Exercise details. Identify all lines below that hold "Jozef" and collect them.

Provided entries.
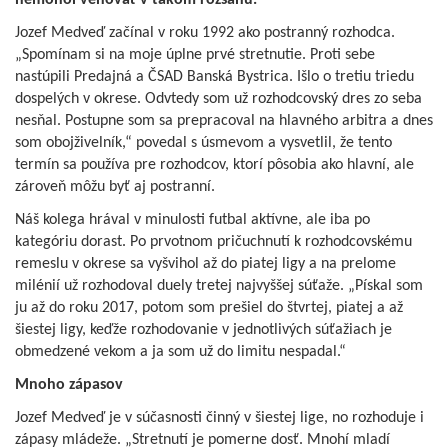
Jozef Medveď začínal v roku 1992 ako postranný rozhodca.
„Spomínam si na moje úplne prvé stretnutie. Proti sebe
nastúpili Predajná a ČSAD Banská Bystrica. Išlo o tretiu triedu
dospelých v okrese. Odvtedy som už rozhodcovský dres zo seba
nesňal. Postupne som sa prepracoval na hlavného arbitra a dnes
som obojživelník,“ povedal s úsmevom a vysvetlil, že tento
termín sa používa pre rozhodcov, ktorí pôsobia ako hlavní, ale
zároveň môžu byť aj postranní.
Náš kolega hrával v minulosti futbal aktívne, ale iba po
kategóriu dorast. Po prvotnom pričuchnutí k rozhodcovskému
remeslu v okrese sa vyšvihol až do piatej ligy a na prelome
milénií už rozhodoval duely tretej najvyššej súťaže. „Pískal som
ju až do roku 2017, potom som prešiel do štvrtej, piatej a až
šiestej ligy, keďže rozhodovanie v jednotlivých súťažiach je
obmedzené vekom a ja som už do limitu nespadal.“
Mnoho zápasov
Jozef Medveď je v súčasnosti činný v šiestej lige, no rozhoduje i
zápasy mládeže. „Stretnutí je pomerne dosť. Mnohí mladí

Final answer.
Jozef Medveď začínal v roku 1992 ako postranný rozhodca.
Jozef Medveď je v súčasnosti činný v šiestej lige, no rozhoduje i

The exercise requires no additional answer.